Package org.apache.jackrabbit.oak.spi.security.authentication.external.basic

Class DefaultSyncConfig.User

java.lang.Object
org.apache.jackrabbit.oak.spi.security.authentication.external.basic.DefaultSyncConfig.Authorizable
org.apache.jackrabbit.oak.spi.security.authentication.external.basic.DefaultSyncConfig.User
Enclosing class:
DefaultSyncConfig
public static class DefaultSyncConfig.User extends DefaultSyncConfig.Authorizable
User specific config.

  • Constructor Details

    • User

      public User()

  • Method Details

    • getMembershipExpirationTime

      public long getMembershipExpirationTime()
      Returns the duration in milliseconds until the group membership of a user is expired. If the membership information is expired it is re-synced according to the maximum nesting depth. Note that the membership is the groups an authorizable is member of, not the list of members of a group.
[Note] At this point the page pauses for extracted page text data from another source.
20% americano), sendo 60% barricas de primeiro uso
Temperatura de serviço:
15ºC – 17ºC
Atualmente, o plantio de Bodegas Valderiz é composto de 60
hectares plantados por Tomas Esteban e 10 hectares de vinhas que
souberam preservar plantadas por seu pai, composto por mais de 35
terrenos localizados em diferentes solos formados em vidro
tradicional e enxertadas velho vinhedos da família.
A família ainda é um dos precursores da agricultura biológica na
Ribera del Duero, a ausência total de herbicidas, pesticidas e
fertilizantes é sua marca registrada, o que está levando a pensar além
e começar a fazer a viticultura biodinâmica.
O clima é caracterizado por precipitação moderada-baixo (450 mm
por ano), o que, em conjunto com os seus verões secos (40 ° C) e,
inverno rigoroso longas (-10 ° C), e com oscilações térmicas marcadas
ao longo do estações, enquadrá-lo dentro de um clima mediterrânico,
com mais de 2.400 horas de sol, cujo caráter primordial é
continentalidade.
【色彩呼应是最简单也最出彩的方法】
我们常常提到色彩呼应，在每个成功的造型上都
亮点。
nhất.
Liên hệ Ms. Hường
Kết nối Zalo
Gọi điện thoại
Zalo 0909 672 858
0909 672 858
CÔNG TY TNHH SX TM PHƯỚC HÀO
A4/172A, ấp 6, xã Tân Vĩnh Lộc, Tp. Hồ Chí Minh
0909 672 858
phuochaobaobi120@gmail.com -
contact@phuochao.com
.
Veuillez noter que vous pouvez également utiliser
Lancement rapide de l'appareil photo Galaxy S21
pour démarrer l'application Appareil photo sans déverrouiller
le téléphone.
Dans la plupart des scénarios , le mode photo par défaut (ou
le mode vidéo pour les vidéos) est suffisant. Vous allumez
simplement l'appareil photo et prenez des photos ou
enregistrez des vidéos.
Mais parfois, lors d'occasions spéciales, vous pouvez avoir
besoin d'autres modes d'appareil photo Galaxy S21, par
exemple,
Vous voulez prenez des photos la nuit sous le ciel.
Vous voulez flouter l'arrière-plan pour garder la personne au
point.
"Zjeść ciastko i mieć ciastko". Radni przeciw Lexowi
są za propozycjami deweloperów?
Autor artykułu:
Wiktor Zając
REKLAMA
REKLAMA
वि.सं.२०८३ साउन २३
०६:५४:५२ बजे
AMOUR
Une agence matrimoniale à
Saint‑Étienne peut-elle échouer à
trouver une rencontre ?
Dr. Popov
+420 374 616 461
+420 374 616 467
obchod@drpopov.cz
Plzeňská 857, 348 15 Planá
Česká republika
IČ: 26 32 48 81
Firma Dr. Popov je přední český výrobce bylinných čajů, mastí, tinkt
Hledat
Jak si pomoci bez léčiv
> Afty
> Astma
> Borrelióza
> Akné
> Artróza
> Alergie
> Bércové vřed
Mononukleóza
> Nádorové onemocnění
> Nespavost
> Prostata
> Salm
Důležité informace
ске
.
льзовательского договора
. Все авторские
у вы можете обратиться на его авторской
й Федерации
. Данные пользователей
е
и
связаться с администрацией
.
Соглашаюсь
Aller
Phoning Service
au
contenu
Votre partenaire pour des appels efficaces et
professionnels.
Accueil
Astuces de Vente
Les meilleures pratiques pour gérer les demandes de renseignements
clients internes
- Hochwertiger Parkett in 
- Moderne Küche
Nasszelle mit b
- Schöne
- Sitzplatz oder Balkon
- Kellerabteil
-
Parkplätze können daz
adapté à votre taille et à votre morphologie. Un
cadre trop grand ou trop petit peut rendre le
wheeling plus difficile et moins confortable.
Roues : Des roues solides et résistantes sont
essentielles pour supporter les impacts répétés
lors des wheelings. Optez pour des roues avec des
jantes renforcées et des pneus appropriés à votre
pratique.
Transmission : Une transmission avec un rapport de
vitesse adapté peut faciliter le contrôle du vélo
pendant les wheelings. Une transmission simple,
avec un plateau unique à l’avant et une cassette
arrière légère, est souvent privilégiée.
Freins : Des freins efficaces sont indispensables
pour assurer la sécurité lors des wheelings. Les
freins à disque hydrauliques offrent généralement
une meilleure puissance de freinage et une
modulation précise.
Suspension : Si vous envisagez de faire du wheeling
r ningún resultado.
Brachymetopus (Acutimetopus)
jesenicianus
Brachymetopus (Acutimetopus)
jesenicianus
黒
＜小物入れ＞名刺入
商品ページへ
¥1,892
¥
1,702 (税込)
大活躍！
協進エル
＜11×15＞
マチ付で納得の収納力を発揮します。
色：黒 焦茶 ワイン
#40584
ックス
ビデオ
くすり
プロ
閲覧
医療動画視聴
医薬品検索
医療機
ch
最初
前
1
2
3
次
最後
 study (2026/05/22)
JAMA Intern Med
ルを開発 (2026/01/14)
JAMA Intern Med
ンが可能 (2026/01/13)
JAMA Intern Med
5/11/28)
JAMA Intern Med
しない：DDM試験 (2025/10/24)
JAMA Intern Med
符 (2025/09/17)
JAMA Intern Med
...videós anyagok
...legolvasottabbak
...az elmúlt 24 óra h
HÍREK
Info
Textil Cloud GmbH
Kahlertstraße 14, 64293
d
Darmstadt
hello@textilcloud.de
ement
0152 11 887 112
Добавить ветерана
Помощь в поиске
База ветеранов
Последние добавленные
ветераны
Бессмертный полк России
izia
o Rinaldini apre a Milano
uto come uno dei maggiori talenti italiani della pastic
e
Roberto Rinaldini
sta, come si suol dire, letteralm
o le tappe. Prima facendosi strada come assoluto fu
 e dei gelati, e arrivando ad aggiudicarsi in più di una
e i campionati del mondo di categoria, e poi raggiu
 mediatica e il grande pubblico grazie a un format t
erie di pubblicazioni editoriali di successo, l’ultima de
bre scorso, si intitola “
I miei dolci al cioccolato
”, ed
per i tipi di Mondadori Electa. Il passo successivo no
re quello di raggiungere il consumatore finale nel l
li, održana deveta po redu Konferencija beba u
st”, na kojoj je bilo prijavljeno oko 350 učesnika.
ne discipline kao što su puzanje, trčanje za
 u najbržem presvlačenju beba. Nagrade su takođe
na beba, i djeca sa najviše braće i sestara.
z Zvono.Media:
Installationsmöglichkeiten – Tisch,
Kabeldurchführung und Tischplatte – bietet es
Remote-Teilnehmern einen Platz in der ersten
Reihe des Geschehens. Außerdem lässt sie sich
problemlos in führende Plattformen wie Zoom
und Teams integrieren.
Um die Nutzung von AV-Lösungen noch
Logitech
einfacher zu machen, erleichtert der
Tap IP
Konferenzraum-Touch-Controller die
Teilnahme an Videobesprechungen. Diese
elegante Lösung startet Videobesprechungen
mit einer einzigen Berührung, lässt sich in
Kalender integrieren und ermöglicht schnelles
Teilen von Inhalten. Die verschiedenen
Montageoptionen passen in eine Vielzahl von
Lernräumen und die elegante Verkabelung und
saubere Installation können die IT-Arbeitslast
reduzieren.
Also note, that the group membership expiration time can be higher than the user expiration time itself and that value has no effect when syncing individual groups only when syncing a users membership ancestry.
      Returns:
      the expiration time in milliseconds.

    • setMembershipExpirationTime

      @NotNull public @NotNull DefaultSyncConfig.User setMembershipExpirationTime(long membershipExpirationTime)
      Sets the membership expiration time
      Parameters:
      membershipExpirationTime - the time in milliseconds.
      Returns:
      this
      See Also:

    • getMembershipNestingDepth

      public long getMembershipNestingDepth()
      Returns the maximum depth of group nesting when membership relations are synced. A value of 0 effectively disables group membership lookup. A value of 1 only adds the direct groups of a user. This value has no effect when syncing individual groups only when syncing a users membership ancestry.
      Returns:
      the group nesting depth

    • setMembershipNestingDepth

      @NotNull public @NotNull DefaultSyncConfig.User setMembershipNestingDepth(long membershipNestingDepth)
      Sets the group nesting depth.
      Parameters:
      membershipNestingDepth - the depth.
      Returns:
      this
      See Also:

    • getDynamicMembership

      public boolean getDynamicMembership()
      Returns true if a dynamic group membership is enabled. Turning this option on may alter the behavior of other configuration options dealing with synchronization of group accounts and group membership. In particular it's an implementation detail if external groups may no longer be synchronized into the repository.
      Returns:
      true if dynamic group membership for external user identities is turn on; false otherwise.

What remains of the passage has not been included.